_EXERCISE BRIEF_
Write out the records again exactly and exclude the pictures.

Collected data
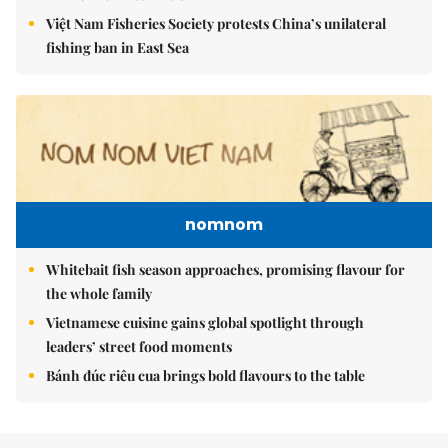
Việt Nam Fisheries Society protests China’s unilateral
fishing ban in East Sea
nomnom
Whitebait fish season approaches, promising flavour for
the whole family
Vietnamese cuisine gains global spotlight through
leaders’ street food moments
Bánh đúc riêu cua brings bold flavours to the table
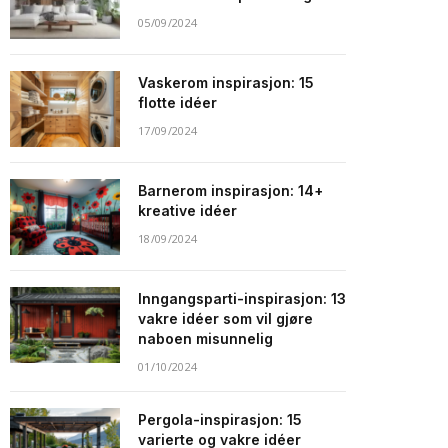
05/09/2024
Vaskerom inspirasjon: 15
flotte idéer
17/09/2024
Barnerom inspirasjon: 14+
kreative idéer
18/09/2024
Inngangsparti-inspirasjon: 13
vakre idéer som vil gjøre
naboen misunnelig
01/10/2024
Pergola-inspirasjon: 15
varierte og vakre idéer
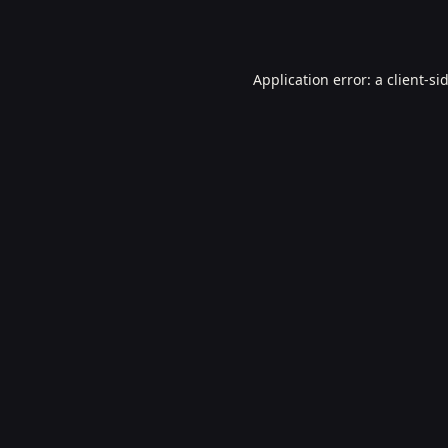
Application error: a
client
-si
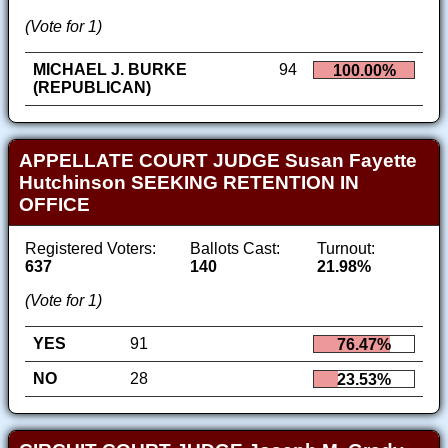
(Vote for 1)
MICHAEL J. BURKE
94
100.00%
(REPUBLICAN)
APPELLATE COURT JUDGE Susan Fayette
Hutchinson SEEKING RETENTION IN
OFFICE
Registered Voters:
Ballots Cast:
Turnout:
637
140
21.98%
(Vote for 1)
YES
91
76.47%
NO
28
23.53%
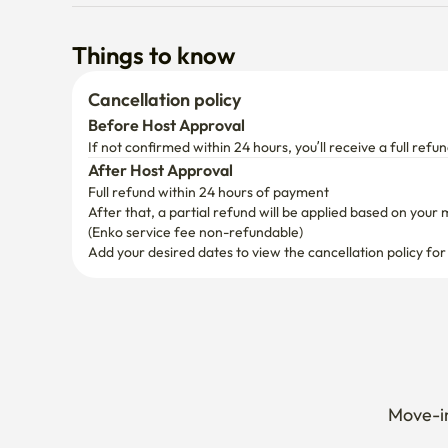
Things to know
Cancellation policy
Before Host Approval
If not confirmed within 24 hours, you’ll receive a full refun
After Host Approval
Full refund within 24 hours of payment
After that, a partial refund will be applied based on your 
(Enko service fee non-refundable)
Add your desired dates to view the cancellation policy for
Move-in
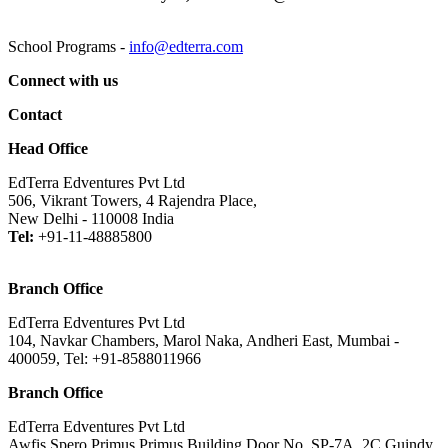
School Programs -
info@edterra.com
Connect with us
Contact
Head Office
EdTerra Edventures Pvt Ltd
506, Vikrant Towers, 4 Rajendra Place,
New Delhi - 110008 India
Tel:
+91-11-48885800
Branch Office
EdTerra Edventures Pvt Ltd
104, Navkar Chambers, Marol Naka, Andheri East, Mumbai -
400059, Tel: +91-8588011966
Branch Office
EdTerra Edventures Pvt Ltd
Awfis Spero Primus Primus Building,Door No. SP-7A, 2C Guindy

_PROBLEM SOLUTION_
Việt Nam Fisheries Society protests China’s unilateral
fishing ban in East Sea
nomnom
Whitebait fish season approaches, promising flavour for
the whole family
Vietnamese cuisine gains global spotlight through
leaders’ street food moments
Bánh đúc riêu cua brings bold flavours to the table
05/09/2024
Vaskerom inspirasjon: 15
flotte idéer
17/09/2024
Barnerom inspirasjon: 14+
kreative idéer
18/09/2024
Inngangsparti-inspirasjon: 13
vakre idéer som vil gjøre
naboen misunnelig
01/10/2024
Pergola-inspirasjon: 15
varierte og vakre idéer
Application error: a
client
-si
(Vote for 1)
MICHAEL J. BURKE
94
100.00%
(REPUBLICAN)
APPELLATE COURT JUDGE Susan Fayette
Hutchinson SEEKING RETENTION IN
OFFICE
Registered Voters:
Ballots Cast:
Turnout:
637
140
21.98%
(Vote for 1)
YES
91
76.47%
NO
28
23.53%
Things to know
Cancellation policy
Before Host Approval
If not confirmed within 24 hours, you’ll receive a full refun
After Host Approval
Full refund within 24 hours of payment
After that, a partial refund will be applied based on your 
(Enko service fee non-refundable)
Add your desired dates to view the cancellation policy for
Move-in
School Programs -
info@edterra.com
Connect with us
Contact
Head Office
EdTerra Edventures Pvt Ltd
506, Vikrant Towers, 4 Rajendra Place,
New Delhi - 110008 India
Tel:
+91-11-48885800
Branch Office
EdTerra Edventures Pvt Ltd
104, Navkar Chambers, Marol Naka, Andheri East, Mumbai -
400059, Tel: +91-8588011966
Branch Office
EdTerra Edventures Pvt Ltd
Awfis Spero Primus Primus Building,Door No. SP-7A, 2C Guindy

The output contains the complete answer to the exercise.